“Not the devil, exactly,” said the stranger coolly; “but your very humble servant, Colonel Blood! a gentleman, I can assure you, who will feel great pleasure in introducing each of you to the common hangman, unless you produce in two months the real murderer of Farmer Bertram, and serve me at all times.”
The stranger was in truth no other than Colonel Blood, but what brought him so far from London was a mystery which we shall have to clear up shortly.
CHAPTER IX.
THE MILLER’S DAUGHTER—COLONEL BLOOD FALLS INTO ROUGH HANDS—THE MURDER ON THE BRIDGE.
The reason that Colonel Blood was so far from London is easily explained by what took place in Darlington the second night of his visit.

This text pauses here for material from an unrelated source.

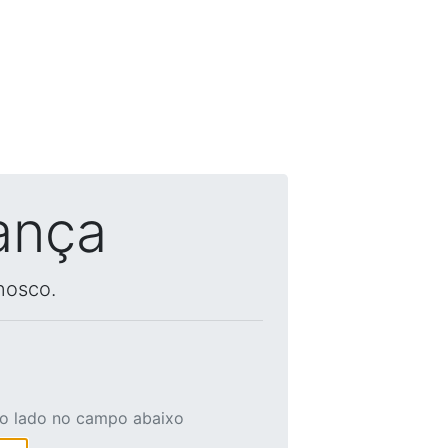
ança
nosco.
ao lado no campo abaixo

The miller of the village, Hugh Harmer, had a very pretty daughter named Ellen, who was the pride and the toast of the surrounding country.
Like a hawk poised in the air, gazing on his intended prey below, did Colonel Blood hover around Hugh Harmer’s house close by the bubbling and splashing mill-stream.
He had espied Ellen by chance, and in her saw not the virtuous village maiden, but a beautiful object for his master, the Merry Monarch, who, Blood knew, would pay any price to gratify his beastial passions.
Captain Jack and his rough party had left the inn but half-an-hour, when a card was brought to Blood by some one old Horn had never seen before.